Domestic Disturbance
The Shining is the single most important viewing of my life,” says Sean Durkin, the director of cult thriller Martha Marcy May Marlene and the equally disturbing Channel 4 miniseries about a town shooting, Southcliffe. We’re discussing Stanley Kubrick’s masterpiece because Durkin’s long-awaited sophomore movie, The Nest – a riveting drama about a family moving from New York to a rambling mansion in Surrey, England – is haunted by the ghosts of the Overlook Hotel.

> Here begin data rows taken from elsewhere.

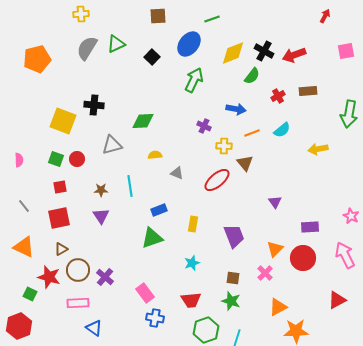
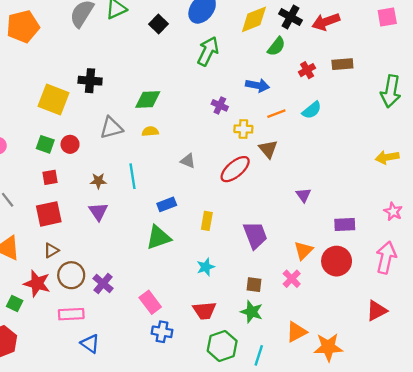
yellow arrow: (318, 149) -> (387, 157), moved
yellow semicircle: (155, 155) -> (150, 131), moved
pink arrow: (345, 255) -> (386, 258), turned 40
orange triangle: (278, 307) -> (296, 332), moved

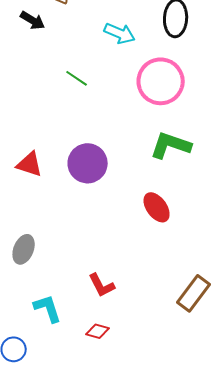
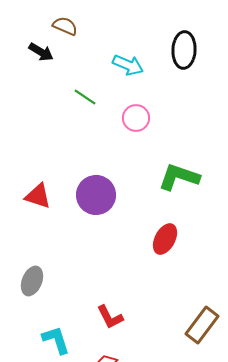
green line: (77, 78) -> (85, 97), moved
pink circle: (161, 81) -> (136, 118), moved, size x0.6
red ellipse: (157, 207) -> (165, 239), turned 64

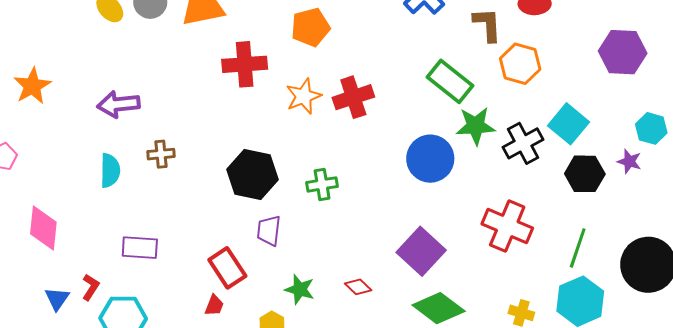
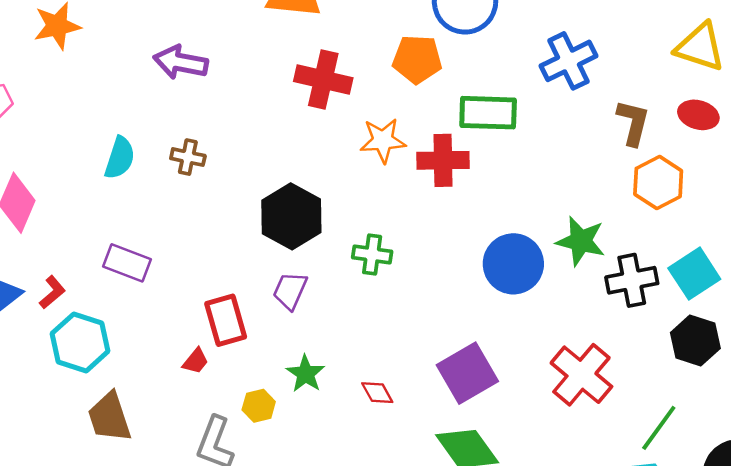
green rectangle: (450, 81) -> (488, 113), moved, turned -54
purple arrow: (118, 104) -> (180, 62), moved

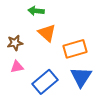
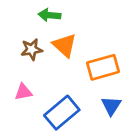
brown star: (15, 43) -> (32, 49), moved
blue triangle: (81, 77) -> (111, 106), size x0.7

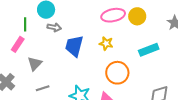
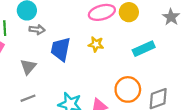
gray triangle: (35, 64) -> (28, 67), moved
orange circle: (117, 73) -> (128, 89), moved

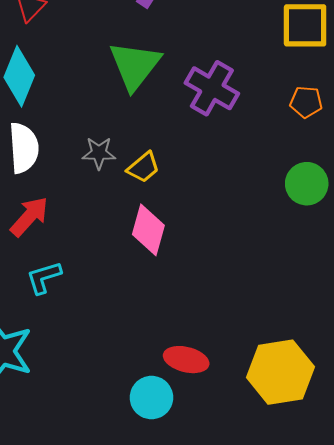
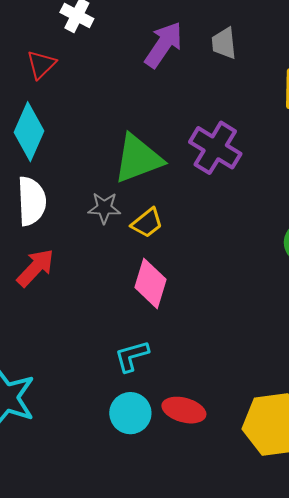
green triangle: (135, 65) -> (138, 159), moved, turned 30
cyan L-shape: (44, 277) -> (132, 356), moved
cyan circle: (151, 398) -> (130, 413), moved

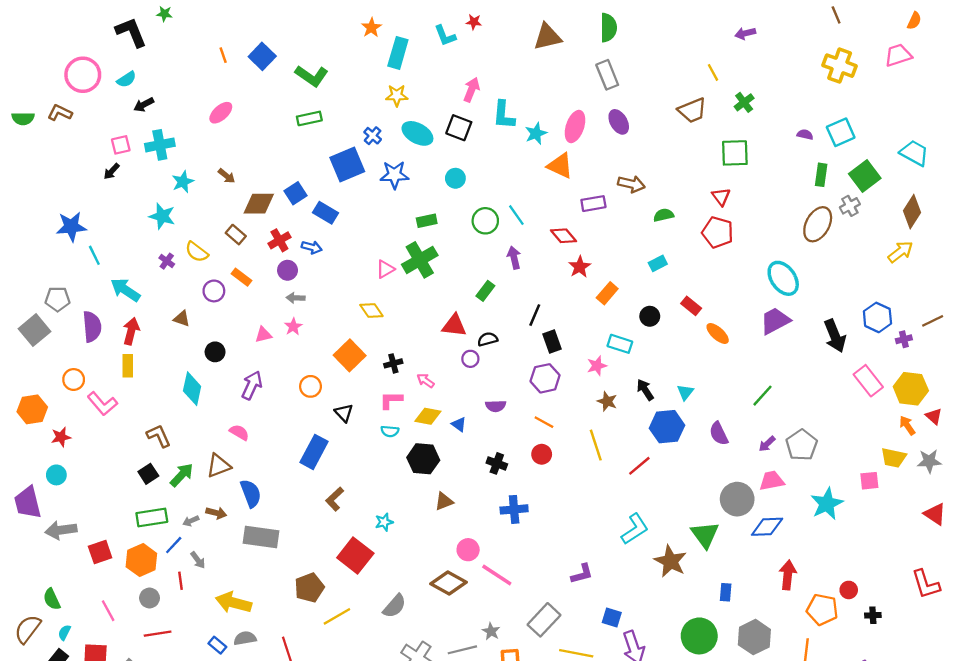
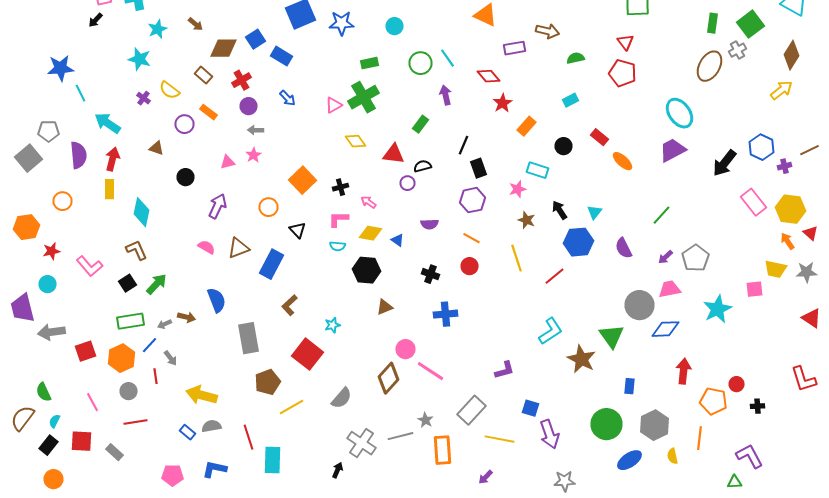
blue arrow: (312, 247) -> (288, 98), moved, turned 30
yellow diamond: (371, 311) -> (356, 141), moved
black arrow: (835, 336) -> (724, 163), turned 60
cyan diamond: (192, 389) -> (142, 212), moved
pink L-shape: (102, 404) -> (90, 266), moved
brown triangle: (219, 466) -> (238, 248), moved
gray rectangle: (261, 537) -> (248, 338), moved, turned 72
brown diamond: (449, 583) -> (388, 378), turned -76

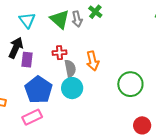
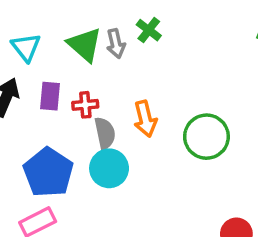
purple rectangle: (27, 60) -> (50, 96), moved
green circle: (130, 84) -> (206, 137), moved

“I was 12,” continues Durkin. “I’d just moved to New York, and I went to a friend’s house. His older brother had a VHS of The Shining. We watched it, and it was the first time I knew I wanted to make films – just subconsciously understanding direction and atmosphere. I felt like I had lived in some pretty tense atmospheres, and I think it was my first time seeing a film that expressed tense atmosphere, and an uncanny…” He smiles sheepishly. “I felt quite connected to the whole thing.”
Durkin was born in Canada, spent his childhood in in Kent, he was surprised by just how much it felt like home – and he wanted to make a movie to explore that feeling. It took five years to write and develop, but is worth the wait, emerging as a subtle, slow-burn, painstakingly detailed examination of a marriage and a family coming apart at the seams.